Heat gun, avaialable at any hardware store.  Works pretty good on crme brullees too.


----------



## jcakes (Feb 18, 2007)

Brillant!  Am heading to Home Depot in the morning   Thank you very much!!


----------



## blwilson2039 (Aug 26, 2010)

Thanks for the tip, foodpump. Never thought of that. :-D


----------



## jcakes (Feb 18, 2007)

It worked well; I got the Ryobi model that has four heat settings - the lowest setting was like a hair dryer, but the 1250 setting was just like a torch.... I put the tarts on a sheet pan (no parchment!) and it was perfect.

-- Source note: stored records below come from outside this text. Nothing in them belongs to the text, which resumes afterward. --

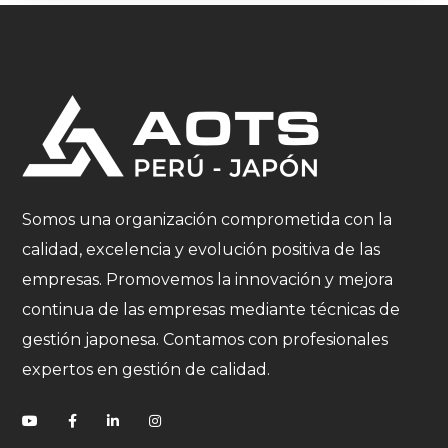
Somos una organización comprometida con la
calidad, excelencia y evolución positiva de las
empresas. Promovemos la innovación y mejora
continua de las empresas mediante técnicas de
gestión japonesa. Contamos con profesionales
expertos en gestión de calidad.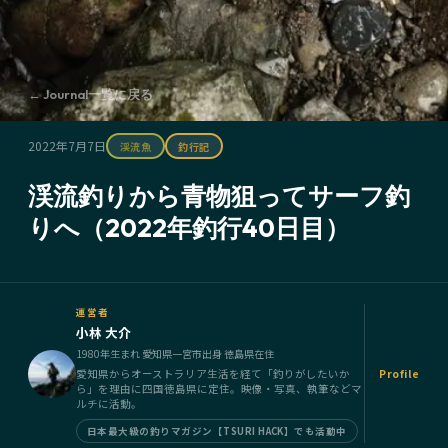
← Journal一覧に戻る
2022年7月7日
渓流魚
釣行記
渓流釣りから青物狙ってサーフ釣
りへ（2022年釣行40日目）
運営者
小林 大介
1980年生まれ 愛知県一宮市出身 徳島県在住
愛知県からオーストラリア生活を経て「釣りがしたいか
Profile
ら」を理由に四国徳島県に定住。映像・写真、執筆などマ
ルチに活動。
日本最大級の釣りマガジン【TSURI HACK】でも活動中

Thanks again for the suggestion!


----------



## blwilson2039 (Aug 26, 2010)

Thanks for the update JCakes. I'm on my way to Home Depot to leer at new patio doors and get a heat gun. There has to be SOME way I can use it at the Farmers Market to do a demo. On marshmallows, that is.


----------



## paul alfred (Nov 18, 2011)

I was perusing through Harbor Freight the other day, and came across a heat gun (Hi-1112 deg, Low-572 deg) for a whopping $13.  Needless to say, I picked it up and was planning on using it for a wiring project (for the heat-shrink tubing).  Then I ran across this thread...marvelous idea, really.  I'm going to keep it in mind myself, and keep the heat gun readily available for the kitchen as well as my garage.  Thanks!


----------